Source data
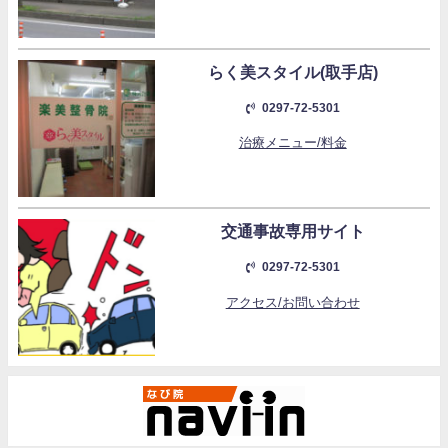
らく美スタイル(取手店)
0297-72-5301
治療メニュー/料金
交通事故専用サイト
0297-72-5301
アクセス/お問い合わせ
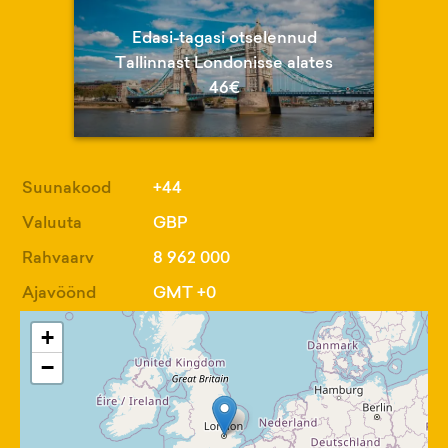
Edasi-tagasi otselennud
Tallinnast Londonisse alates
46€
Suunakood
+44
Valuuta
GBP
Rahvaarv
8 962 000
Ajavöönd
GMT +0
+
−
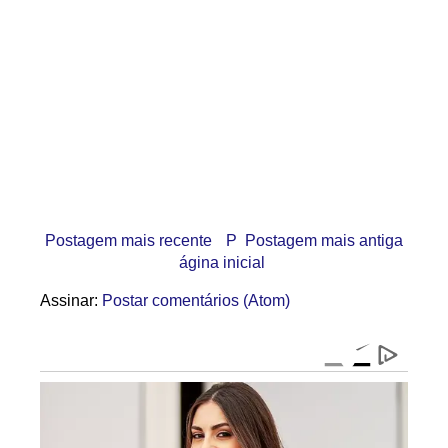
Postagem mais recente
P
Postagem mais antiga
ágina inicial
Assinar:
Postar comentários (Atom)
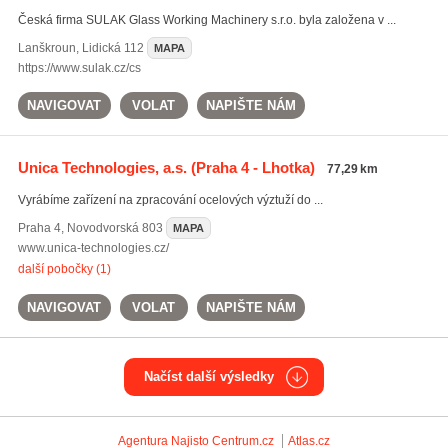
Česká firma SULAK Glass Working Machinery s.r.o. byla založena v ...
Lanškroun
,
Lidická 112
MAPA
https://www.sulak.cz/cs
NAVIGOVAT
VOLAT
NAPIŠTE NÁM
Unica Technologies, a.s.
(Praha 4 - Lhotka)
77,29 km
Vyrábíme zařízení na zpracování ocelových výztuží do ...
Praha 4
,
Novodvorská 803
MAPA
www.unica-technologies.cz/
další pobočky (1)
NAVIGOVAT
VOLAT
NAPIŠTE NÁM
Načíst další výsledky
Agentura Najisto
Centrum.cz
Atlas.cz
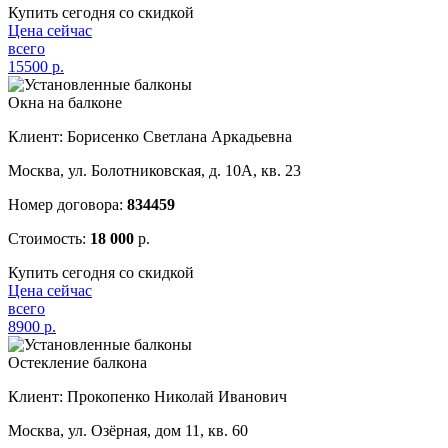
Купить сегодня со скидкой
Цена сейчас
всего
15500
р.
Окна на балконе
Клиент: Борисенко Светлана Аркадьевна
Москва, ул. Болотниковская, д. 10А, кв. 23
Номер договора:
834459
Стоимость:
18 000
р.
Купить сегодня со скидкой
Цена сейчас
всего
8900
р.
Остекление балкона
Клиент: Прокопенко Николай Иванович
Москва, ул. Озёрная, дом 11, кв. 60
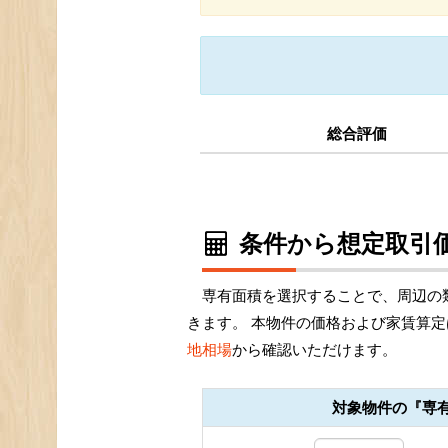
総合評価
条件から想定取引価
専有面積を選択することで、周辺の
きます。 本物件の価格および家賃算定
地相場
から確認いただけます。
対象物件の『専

---

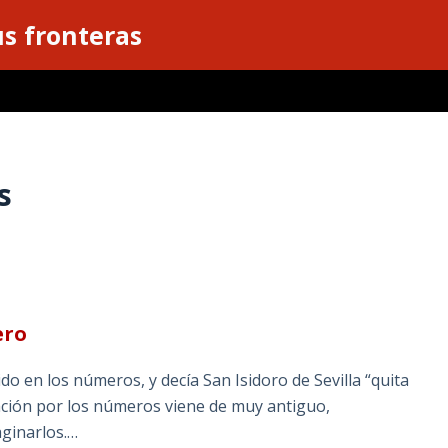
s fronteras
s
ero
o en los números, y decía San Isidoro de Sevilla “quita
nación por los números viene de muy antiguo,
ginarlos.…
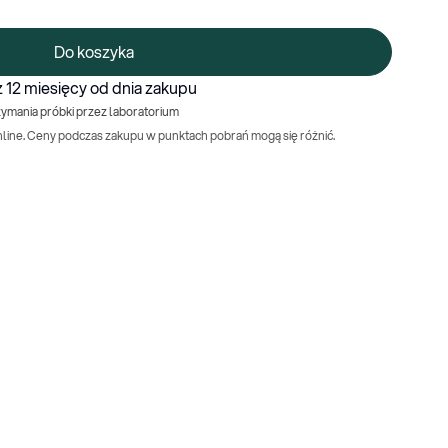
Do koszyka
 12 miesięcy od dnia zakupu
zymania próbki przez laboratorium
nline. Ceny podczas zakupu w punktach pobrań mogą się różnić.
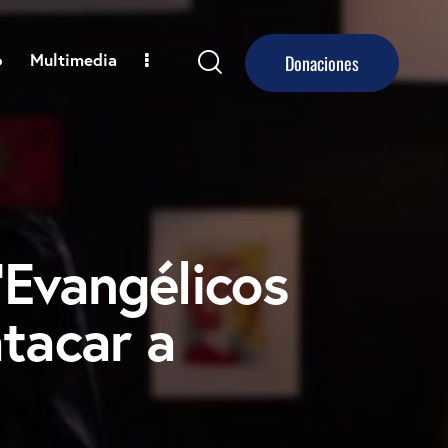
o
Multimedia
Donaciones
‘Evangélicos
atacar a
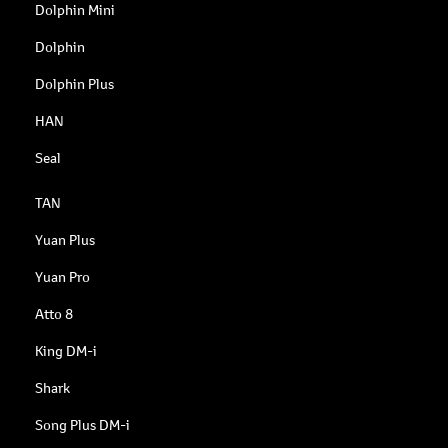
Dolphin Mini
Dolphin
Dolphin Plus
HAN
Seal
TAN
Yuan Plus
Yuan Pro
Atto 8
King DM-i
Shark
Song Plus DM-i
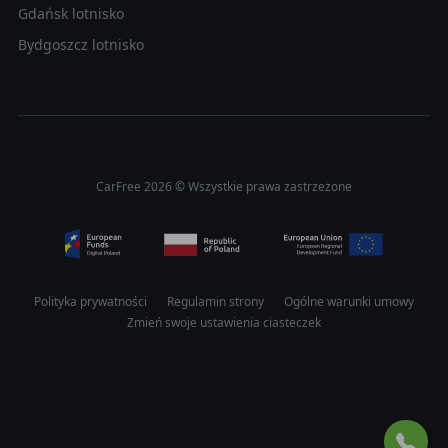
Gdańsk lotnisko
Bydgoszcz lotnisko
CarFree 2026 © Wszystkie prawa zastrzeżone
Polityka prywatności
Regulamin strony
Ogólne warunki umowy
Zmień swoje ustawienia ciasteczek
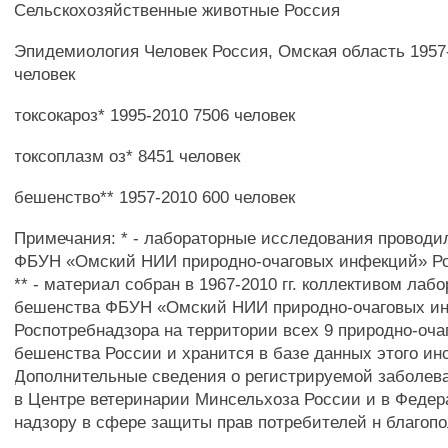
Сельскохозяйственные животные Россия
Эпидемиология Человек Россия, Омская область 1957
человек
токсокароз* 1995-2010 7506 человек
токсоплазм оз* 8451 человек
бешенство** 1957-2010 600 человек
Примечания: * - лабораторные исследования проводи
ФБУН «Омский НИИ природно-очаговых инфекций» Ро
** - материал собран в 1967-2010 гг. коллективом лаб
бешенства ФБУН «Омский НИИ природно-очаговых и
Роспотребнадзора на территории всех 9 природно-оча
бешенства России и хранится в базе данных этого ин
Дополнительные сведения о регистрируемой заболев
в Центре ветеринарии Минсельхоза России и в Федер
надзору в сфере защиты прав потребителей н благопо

...

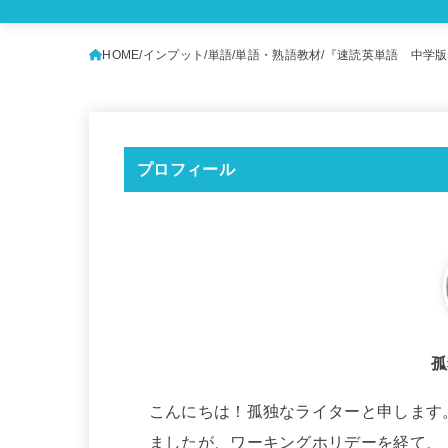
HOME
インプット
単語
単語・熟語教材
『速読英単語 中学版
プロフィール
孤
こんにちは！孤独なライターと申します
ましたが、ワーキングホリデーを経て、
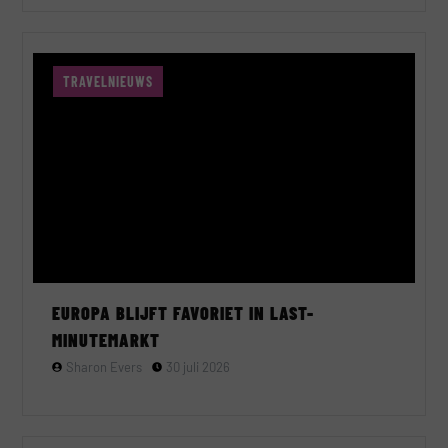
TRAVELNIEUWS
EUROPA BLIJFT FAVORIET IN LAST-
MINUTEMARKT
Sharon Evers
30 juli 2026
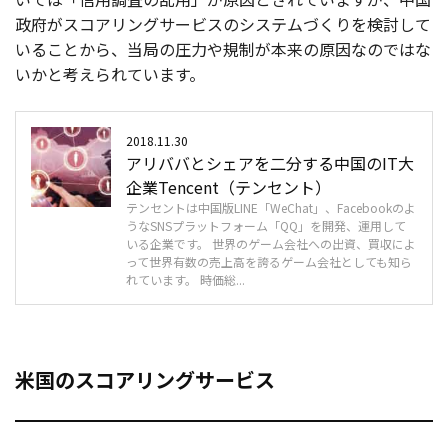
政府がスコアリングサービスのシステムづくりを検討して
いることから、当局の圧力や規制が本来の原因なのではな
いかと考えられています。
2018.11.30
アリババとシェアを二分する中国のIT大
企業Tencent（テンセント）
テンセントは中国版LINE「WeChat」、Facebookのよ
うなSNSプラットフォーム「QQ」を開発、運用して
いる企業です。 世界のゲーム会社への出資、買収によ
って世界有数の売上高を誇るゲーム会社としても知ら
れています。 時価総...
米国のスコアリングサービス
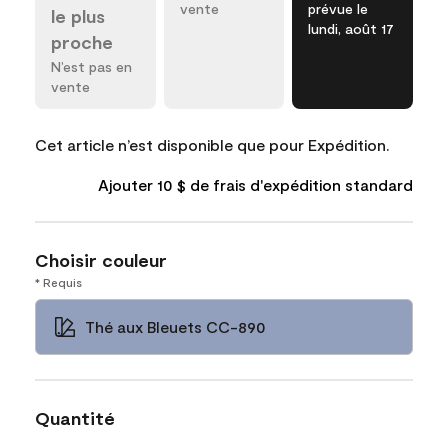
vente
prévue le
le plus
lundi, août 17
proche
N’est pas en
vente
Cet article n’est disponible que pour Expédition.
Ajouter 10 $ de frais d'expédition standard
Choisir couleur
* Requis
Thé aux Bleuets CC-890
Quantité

§ About this exercise
In the data above, start at the line holding "らく美スタイル(取手店)" and stop after the line holding "Postagem mais antiga"; write out those lines exactly, without pictures.

§ Worked solution
らく美スタイル(取手店)
0297-72-5301
治療メニュー/料金
交通事故専用サイト
0297-72-5301
アクセス/お問い合わせ
Edasi-tagasi otselennud
Tallinnast Londonisse alates
46€
Suunakood
+44
Valuuta
GBP
Rahvaarv
8 962 000
Ajavöönd
GMT +0
+
−
Postagem mais recente
P
Postagem mais antiga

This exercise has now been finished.